Eine Jugend in den der 1960er-Jahren, «im hässlichsten Dorf der Niederlande», wie Ton Hafkamp selbst sagt. Das elterliche Regiment bildet ein Schlachtermeister und eine Mutter, die ihre im Morgenmantel verbrachten Tage mit selbst erdachten adligen Vorfahren legitimiert. Höhepunkte im Leben des Jungen sind die Tage beim Onkel – und dessen Bibel mit Zeichnungen Gustave Dorés. Hier holt er sich erste Inspirationen, als 12-Jähriger malt er «Das Letzte Abendmahl», zwei Jahre später «Die Opferung Isaacs». Der Wunsch, die Kunstakademie zu besuchen, wird ihm verwehrt. Das Regiment ist hart, die Technische Hochschule die Vorgabe. Doch zunächst arbeitet Ton als Jugendlicher mit auf dem Schlachthof. Tierkadaver anstelle von hoher Kunst, vierschrötige Gesellen anstelle von inspirierenden Kommilitonen …

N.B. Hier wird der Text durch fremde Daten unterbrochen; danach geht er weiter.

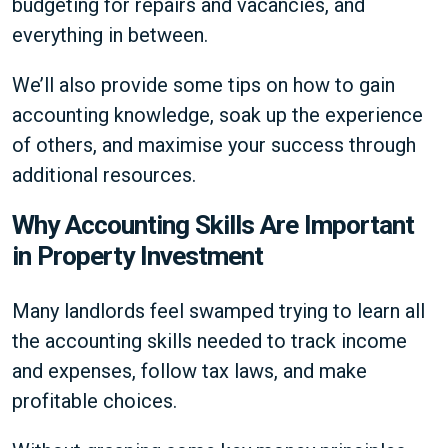
budgeting for repairs and vacancies, and
everything in between.
We’ll also provide some tips on how to gain
accounting knowledge, soak up the experience
of others, and maximise your success through
additional resources.
Why Accounting Skills Are Important
in Property Investment
Many landlords feel swamped trying to learn all
the accounting skills needed to track income
and expenses, follow tax laws, and make
profitable choices.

Es folgt die Zeit an der TU in s’Hertogenbosch: «Wir schreiben das Jahr 1971 und ich bin 21. Während es draußen in der Stadt drunter und drüber geht, versuche ich zu schreiben, um mich in den Griff zu bekommen und das Chaos in meinem Kopf zu ordnen.» Er liest Sartre und Foucault, Freunde findet er im Künstlercafé, die Nächte sind exzessiv, geprägt von Alkohol, Drogen und psychedelischer Musik.
Mit 27 Jahren erfolgt der erste tiefe Einschnitt: Er wird ins «Haus Padua» eingeliefert, Diagnose: akute Schizophrenie. Dort wird er zunächst ruhiggestellt, Medikamente regeln seinen Tages- und Nachtrhythmus. Doch bald wird ihm bewusst, dass er dieses Leben nicht annehmen will: «Ich fasse den Entschluss, meine Geschichte für mich zu behalten, das Etikett ‹Schizophrenie› wie eine Hautkrankheit zu verbergen. Was ich brauche, ist eine Maske, die mich unkenntlich macht, sodass ich nicht mehr zu lesen bin.»
Es gelingt ihm, seine Entlassung zu bewirken und alle Medikamente abzusetzen. Nach einigen Aushilfsjobs bekommt er sogar eine feste Anstellung als Technischer Zeichner. Der Sprung zurück ins Leben scheint möglich! Doch bald stellt er fest, dass das streng vorgegebene Aufgabenfeld ihn jeglicher Kreativität beraubt. Zudem akzeptieren Nachbarn und Kollegen ihn nicht, er bleibt «der Andere», wird mit seiner Zurückgezogenheit nicht in die Gemeinschaft aufgenommen. Er flüchtet in die Literatur und beginnt, sich intensiv mit Farbstudien zu beschäftigen.
Im Winter 2006 kommt es zu einer schicksalhaften Begegnung. Beim Eislaufen lernt er die Schriftstellerin Karin Anema kennen und spürt schnell, dass er es mit einem Menschen zu tun hat, dem er vertrauen kann. Geduldig hört sie ihm zu und kann mit seinen gelegentlichen Rückzügen umgehen. Als sie einen Auftrag abgeschlossen hat, fragt er sie, ob sie nicht ein Buch über sein Leben schreiben wolle, und sie, die bisher verschiedene Kontinente bereist hatte, um über fremde Völker zu schreiben, begibt sich auf die faszinierende Reise in die Randbezirke des menschlichen Geistes. So entsteht das Buch Heute kauf ich alle Farben.
Der Titel spiegelt das Resultat der engen Beziehung zwischen den beiden. Denn diese Begegnung bedeutet für Ton Hafkamp mehr als eine Freundschaft. Durch den intensiven Austausch über die schlimmen Jahre, die er hinter sich hat, gewinnt er einen neuen Zugang zu seiner Kunst. Und zum ersten Mal nach vielen Jahrzehnten geht er in eine Kunsthandlung, um sich Leinwand, Pinsel und Farben zu besorgen. Kurz nach der Fertigstellung des Manuskripts verstarb Ton Hafkamp im Alter von nur 64 Jahren. Er hinterließ ein umfangreiches Werk an Zeichnungen, Radierungen und Gemälden.